=== Required work ===
Determine how many lines of the records include "глянцевый", and answer with the number alone.

=== Data in this exercise ===
____

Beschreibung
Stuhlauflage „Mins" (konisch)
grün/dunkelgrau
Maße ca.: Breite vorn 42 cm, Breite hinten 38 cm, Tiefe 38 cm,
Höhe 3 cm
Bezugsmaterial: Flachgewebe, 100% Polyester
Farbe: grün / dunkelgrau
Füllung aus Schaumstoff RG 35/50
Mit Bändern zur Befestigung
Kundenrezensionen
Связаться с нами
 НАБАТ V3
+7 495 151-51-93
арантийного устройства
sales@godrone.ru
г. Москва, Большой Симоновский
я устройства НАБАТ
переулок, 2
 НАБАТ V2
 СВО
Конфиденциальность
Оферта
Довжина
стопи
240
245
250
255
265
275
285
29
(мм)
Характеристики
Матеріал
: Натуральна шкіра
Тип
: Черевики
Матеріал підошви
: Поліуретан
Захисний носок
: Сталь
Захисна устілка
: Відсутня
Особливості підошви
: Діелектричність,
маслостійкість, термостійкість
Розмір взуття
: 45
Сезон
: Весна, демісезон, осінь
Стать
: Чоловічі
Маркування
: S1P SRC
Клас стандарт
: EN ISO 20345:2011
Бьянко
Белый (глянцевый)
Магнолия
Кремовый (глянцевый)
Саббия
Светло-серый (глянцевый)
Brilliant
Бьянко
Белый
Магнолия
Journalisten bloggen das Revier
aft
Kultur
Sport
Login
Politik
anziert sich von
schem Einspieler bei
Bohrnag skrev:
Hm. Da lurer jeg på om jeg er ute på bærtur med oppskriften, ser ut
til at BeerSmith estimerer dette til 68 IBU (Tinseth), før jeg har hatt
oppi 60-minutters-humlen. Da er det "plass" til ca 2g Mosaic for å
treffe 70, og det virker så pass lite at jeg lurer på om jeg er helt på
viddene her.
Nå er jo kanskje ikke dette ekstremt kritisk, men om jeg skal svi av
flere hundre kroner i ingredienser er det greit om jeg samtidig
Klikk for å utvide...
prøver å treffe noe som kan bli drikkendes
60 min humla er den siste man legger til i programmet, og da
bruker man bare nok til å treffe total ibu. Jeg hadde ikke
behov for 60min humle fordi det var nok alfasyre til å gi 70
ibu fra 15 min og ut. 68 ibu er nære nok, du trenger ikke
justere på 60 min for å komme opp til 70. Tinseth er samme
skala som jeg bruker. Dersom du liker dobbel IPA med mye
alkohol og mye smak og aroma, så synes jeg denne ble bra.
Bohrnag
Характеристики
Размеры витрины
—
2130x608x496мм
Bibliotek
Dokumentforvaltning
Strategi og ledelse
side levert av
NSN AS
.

____

=== Result of the exercise ===
3